**Task description:**
What you give back should be only the lines from the one holding "Task: Click on the Most viewed" through the final line of the records, each reproduced exactly.

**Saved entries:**
━━━━━━━━

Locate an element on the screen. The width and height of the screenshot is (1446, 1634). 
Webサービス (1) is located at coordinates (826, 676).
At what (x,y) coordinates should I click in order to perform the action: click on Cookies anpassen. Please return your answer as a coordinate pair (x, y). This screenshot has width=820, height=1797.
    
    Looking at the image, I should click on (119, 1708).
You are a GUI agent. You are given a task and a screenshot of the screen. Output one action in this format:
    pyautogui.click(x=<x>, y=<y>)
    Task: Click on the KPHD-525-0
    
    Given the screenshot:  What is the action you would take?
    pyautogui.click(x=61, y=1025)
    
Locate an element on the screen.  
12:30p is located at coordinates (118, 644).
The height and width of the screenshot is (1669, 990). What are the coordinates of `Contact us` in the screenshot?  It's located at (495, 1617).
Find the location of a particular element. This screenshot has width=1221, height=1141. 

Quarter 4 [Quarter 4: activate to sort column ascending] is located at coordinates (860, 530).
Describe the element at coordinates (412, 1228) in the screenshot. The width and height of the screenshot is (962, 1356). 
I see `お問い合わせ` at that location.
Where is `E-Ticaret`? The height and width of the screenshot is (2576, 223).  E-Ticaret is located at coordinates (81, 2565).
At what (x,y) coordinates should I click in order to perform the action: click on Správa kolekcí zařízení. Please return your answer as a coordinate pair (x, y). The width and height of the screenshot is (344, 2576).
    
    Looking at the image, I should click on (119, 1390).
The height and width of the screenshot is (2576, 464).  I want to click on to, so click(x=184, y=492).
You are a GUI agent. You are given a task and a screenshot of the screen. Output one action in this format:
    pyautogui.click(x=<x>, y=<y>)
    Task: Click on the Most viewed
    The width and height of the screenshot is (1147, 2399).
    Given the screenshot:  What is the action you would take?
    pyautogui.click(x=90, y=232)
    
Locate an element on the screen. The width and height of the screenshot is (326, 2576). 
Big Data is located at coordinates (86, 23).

━━━━━━━━

**Answer to the problem:**
    Task: Click on the Most viewed
    The width and height of the screenshot is (1147, 2399).
    Given the screenshot:  What is the action you would take?
    pyautogui.click(x=90, y=232)
    
Locate an element on the screen. The width and height of the screenshot is (326, 2576). 
Big Data is located at coordinates (86, 23).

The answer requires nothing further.